Voorzitter op vrijdag: "Wij moeten alle vrees overwinnen en AI integreren in ons leven en dus ook in ons beroep"
Deontologie-advies Advies 711
De meldingsplicht en de termijn van één maand bedoeld in artikel 109 van de Codex laten de stafhouder toe tijdig kennis te krijgen van een mogelijk disfunctioneren van het kantoor, insolventie-, tuchtrechtelijke of andere problemen, … zodat hij hierin desgevallend kan tussenkomen om tot een oplossing te komen bij een mogelijk onderliggend probleem. Dit sluit echter niet de mogelijkheid van een advocaat uit om de gerechtelijke weg te bewandelen. De stafhouder kan de toegang tot de rechter niet verhinderen of beperken. Die ratio legis van artikel 109 van de Codex brengt met zich mee dat de appreciatie van de hoogdringendheid (die een uitzondering vormt op de wachttermijn van één maand) in eer en geweten toekomt aan de betrokken advocaat. Hij mag hiervan geen misbruik maken.
Merve Köse
Dominique Dombret
Vraag
Een advocaat van uw balie meldt u overeenkomstig artikel 109 van de Codex een confrater te willen dagvaarden. Hij stelt geen maand te kunnen wachten om over te gaan tot de procedure en beroept zich hiervoor op de ‘gemotiveerde hoogdringendheid’ zoals bepaald in artikel 109, derde alinea.
De advocaat meent dat de advocaat zelf die hoogdringendheid kan beoordelen en dat dit niet noodzakelijk door de stafhouder dient te gebeuren.

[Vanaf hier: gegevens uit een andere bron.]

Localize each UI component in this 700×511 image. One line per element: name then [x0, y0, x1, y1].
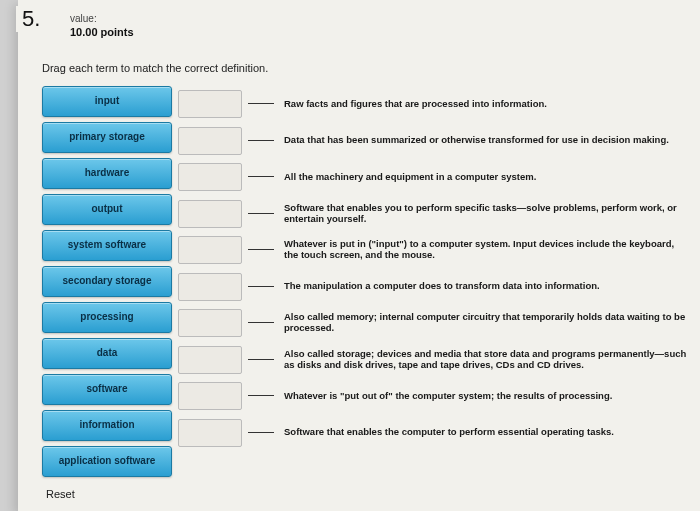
definition-text: All the machinery and equipment in a com…	[284, 159, 696, 196]
definition-text: Whatever is "put out of" the computer sy…	[284, 378, 696, 415]
term-tile[interactable]: primary storage	[42, 122, 172, 153]
definition-text: Raw facts and figures that are processed…	[284, 86, 696, 123]
connector-line	[248, 322, 274, 323]
connector-line	[248, 432, 274, 433]
matching-area: input primary storage hardware output sy…	[42, 86, 696, 500]
terms-column: input primary storage hardware output sy…	[42, 86, 172, 500]
drop-slot[interactable]	[178, 382, 242, 410]
definition-text: The manipulation a computer does to tran…	[284, 269, 696, 306]
connector-line	[248, 249, 274, 250]
drop-slot[interactable]	[178, 346, 242, 374]
drop-slot[interactable]	[178, 200, 242, 228]
definition-text: Data that has been summarized or otherwi…	[284, 123, 696, 160]
drop-slot[interactable]	[178, 127, 242, 155]
drop-slot[interactable]	[178, 163, 242, 191]
term-tile[interactable]: software	[42, 374, 172, 405]
reset-button[interactable]: Reset	[42, 488, 172, 500]
term-tile[interactable]: input	[42, 86, 172, 117]
drop-slot[interactable]	[178, 419, 242, 447]
connector-line	[248, 395, 274, 396]
drop-slot[interactable]	[178, 273, 242, 301]
drop-slot[interactable]	[178, 90, 242, 118]
definition-text: Software that enables you to perform spe…	[284, 196, 696, 233]
connector-line	[248, 286, 274, 287]
connector-line	[248, 140, 274, 141]
question-header: value: 10.00 points	[70, 12, 134, 39]
definition-text: Also called memory; internal computer ci…	[284, 305, 696, 342]
term-tile[interactable]: data	[42, 338, 172, 369]
value-label: value:	[70, 12, 134, 25]
term-tile[interactable]: application software	[42, 446, 172, 477]
term-tile[interactable]: processing	[42, 302, 172, 333]
connector-line	[248, 103, 274, 104]
drop-slot[interactable]	[178, 309, 242, 337]
term-tile[interactable]: system software	[42, 230, 172, 261]
points-value: 10.00 points	[70, 25, 134, 39]
drop-slots-column	[178, 86, 278, 500]
definition-text: Software that enables the computer to pe…	[284, 415, 696, 452]
connector-line	[248, 213, 274, 214]
term-tile[interactable]: information	[42, 410, 172, 441]
definitions-column: Raw facts and figures that are processed…	[284, 86, 696, 500]
term-tile[interactable]: hardware	[42, 158, 172, 189]
definition-text: Whatever is put in ("input") to a comput…	[284, 232, 696, 269]
connector-line	[248, 176, 274, 177]
term-tile[interactable]: secondary storage	[42, 266, 172, 297]
question-number: 5.	[16, 6, 46, 32]
definition-text: Also called storage; devices and media t…	[284, 342, 696, 379]
drop-slot[interactable]	[178, 236, 242, 264]
connector-line	[248, 359, 274, 360]
prompt-text: Drag each term to match the correct defi…	[42, 62, 268, 74]
question-panel: 5. value: 10.00 points Drag each term to…	[18, 0, 700, 511]
term-tile[interactable]: output	[42, 194, 172, 225]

U bent er echter steeds vanuit gegaan dat dit toekomt aan de stafhouder.
U vraagt of de advocaat zelf mag beslissen over de aanwezigheid van hoogdringendheid en dus zelf kan beslissen om de procedure te starten zonder de wachttijd van één maand in acht te nemen.
Advies
De meldingsplicht en de termijn van één maand bedoeld in artikel 109 van de Codex laten de stafhouder toe tijdig kennis te krijgen van een mogelijk disfunctioneren van het kantoor, insolventie-, tuchtrechtelijke of andere problemen, … zodat hij hierin desgevallend kan tussenkomen om tot een oplossing te komen bij een mogelijk onderliggend probleem. Dit sluit echter niet de mogelijkheid van een advocaat uit om de gerechtelijke weg te bewandelen. De stafhouder kan de toegang tot de rechter niet verhinderen of beperken.
Die ratio legis van artikel 109 van de Codex brengt met zich mee dat de appreciatie van de hoogdringendheid in eer en geweten toekomt aan de betrokken advocaat. Het spreekt voor zich dat hij hiervan geen misbruik mag maken. Hij dient dan ook de hoogdringendheid volgens artikel 109, derde alinea te motiveren.
Mocht u van oordeel zijn dat er geen sprake zou zijn van kennelijke hoogdringendheid, kan u de advocaat deontologisch aanspreken en hem desgevallend in tucht vervolgen. U kan hem evenwel niet verbieden de rechtsvordering in te leiden, een strafklacht in te dienen of een gerechtelijke bewarende maatregel te nemen tegen een confrater.